24.16 См. прим. 58 к гл. 8 и прим. 28 к гл. 10.
24.17 Примером этому является Г. Уэллс, который дал превосходное название первой главе своей книги «Здравый смысл войны и мира»: «Взрослым людям не требуются вожди» (H. G. Wells. The Common Sense of War and Peace, 1940, ch. 1: Grown Men Do Not Need Leaders). (См. также прим. 2 к гл. 22.)
24.18 О проблеме терпимости и о парадоксе терпимости см. прим. 4 к гл. 7.
24.19 «Мир» не рационален, но задача науки состоит в том, чтобы рационализировать его. «Общество» не рационально, но задача социального конструктора, или инженера, состоит в том, чтобы рационализировать его. (Это, разумеется, не означает ни того, что он должен «управлять» им, ни того, что желательно иметь централизованное, или коллективное, «планирование».) Естественный язык не рационален, но наша задача заключается в том, чтобы рационализировать его, или по меньшей мере сохранить его стандарты ясности. Позиция, представленная таким образом, может быть названа «прагматическим рационализмом». Этот прагматический рационализм так же относится к некритическому рационализму и иррационализму, как к ним относится и критический рационализм. К примеру, некритический рационализм может утверждать, что мир рационален, а задачей науки является раскрытие этой рациональности. В то же время иррационалист может настаивать на том, что мир, будучи в своей основе иррациональным, должен исследоваться и использоваться с помощью чувств и страстей (или нашей интеллектуальной интуиции), а не методами науки. В отличие от них прагматический рационализм может, признавая, что мир не рационален, требовать, чтобы мы рассматривали его с помощью разума или подчиняли его разуму в той мере, в какой это возможно. Используя слова Р. Карнапа (R. Carnap. Der Logische Aufbau der Welt, 1928, S. VI), то, что я называю «прагматическим рационализмом», можно описать как «подход, который стремится к ясности во всем, однако признает, что связь между явлениями жизни никогда не будет полностью доступна пониманию, никогда не будет полностью рациональной».

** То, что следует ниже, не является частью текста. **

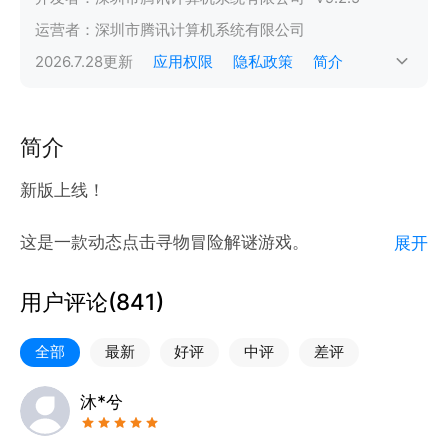
运营者：
深圳市腾讯计算机系统有限公司
2026.7.28
更新
应用权限
隐私政策
简介
简介
新版上线！
这是一款动态点击寻物冒险解谜游戏。
展开
故事讲述了一个侦探需要解决一个不可能的案件。每个
试图解决的人都没有好事发生！也许你正是我们需要的
用户评论(
841
)
侦探！
进入一个超现实的神秘的世界，尝试寻找线索和解决谜
全部
最新
好评
中评
差评
题，玩具有挑战性的迷你游戏，这不仅仅是为了好玩，
而是严肃的侦探工作。
沐*兮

24.20 К вопросу о стандартах ясности нашего языка см. предыдущее примечание, а также прим. 30 к гл. 12.
24.21 Индустриализация и разделение труда были подвергнуты суровой критике А. Тойнби (A Toynbee. A Study of History, vol. I, p. 2 и след.D.ac
А. Тойнби выражает сожаление по поводу того, что целое поколение западных историков «ради престижа индустриальной системы готово… превратить себя в «интеллектуальных рабочих»… И когда они пытались «придать законченный вид» этому материалу в своих более или менее «штампованых» трудах, они нередко прибегали к разделению труда…». В другом месте Тойнби говорит о научной периодике по физике: «Эти издания представляют собой индустриальную систему «в книжном варианте», с ее разделением труда и непрерывным максимальным выпуском статей, фабрикуемых механически из необработанного материала» (A Toynbee, vol. I, op. cit., p. 2; курсив мой). Тойнби подчеркивает – так же, как и гегельянец Дильтей, – что науки, имеющие дело с духом, должны по меньшей мере держаться подальше от таких механических методов (A Toynbee, op. cit., vol. I, p. 3, прим. 2). Он цитирует слова Дильтея: «Действительные категории… никогда не бывают в науках о духе теми же, что и в науках о природе».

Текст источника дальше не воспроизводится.